The WebVR 1.0 Spec

July 11, 2016

Well, it’s official! The WebVR spec is on the road to becoming a standard with W3C, or World Wide Web Consortium which mediates standards for HTML, CSS, XML, and other web technologies.

Link to the spec:

https://w3c.github.io/webvr/

Elements of WebVR 1.0

The WebVR 1.0 spec is designed for rendering VR experience using a web browser as the source for content.

 

What’s Missing

The initial version of WebVR is designed assuming the HTML5 Canvas element is used, via the WebGL interface. It does not have an interface for natively including HTML DOM elements.

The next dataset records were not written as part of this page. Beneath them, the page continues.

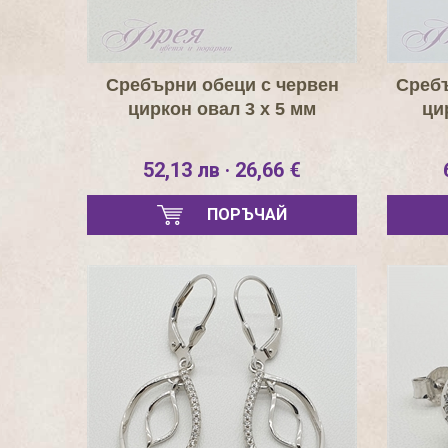
Сребърни обеци с червен
Сребъ
циркон овал 3 х 5 мм
ци
52,13 лв · 26,66 €
ПОРЪЧАЙ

Future versions might support multiple layers of DOM and 3d, which will be stacked and rendered in the VR headset. So, for the presented integrated web Ui elements (such as those which might be generated by jQuery) have to be simulated in the WebVR HTML5 Canvas display.

 

Breakdown of elements

VRDisplay – an object  which allows querying a computer to return a list of attached VR devices. One of these displays will typically be Google Cardboard, which is a generic set for smartphones. Additional VR devices such as Oculus or Vive can also be enumerated. VRDisplay is available under the Navigator objects in the browser, e.g.,

navigator.getVRDisplays().then(function (displays) {
  // Use the first display in the array if one is available. If multiple
  // displays are present, you may want to present the user with a way to
  // select which display to use.
  if (displays.length > 0) {
    vrDisplay = displays[0];
  }
});

Note that the result is returned as a Promise object, and in 2016 some browsers may need a pollyfill to support Promises.

The individual displays get their own ID. In addition, the active VR display can be read as activeVRDisplays,

Among the things returned by VR Display is a list of the current capabilities for the VR headset.

interface VRDisplayCapabilities {
  readonly attribute boolean hasPosition;
  readonly attribute boolean hasOrientation;
  readonly attribute boolean hasExternalDisplay;
  readonly attribute boolean canPresent;
  readonly attribute unsigned long maxLayers;
};

The actual scenes are presented in a VRLayer, which gets its bits from an HTML5 canvas, onscreen or offscreen. The display can read a sub-region of a larger <canvas> element.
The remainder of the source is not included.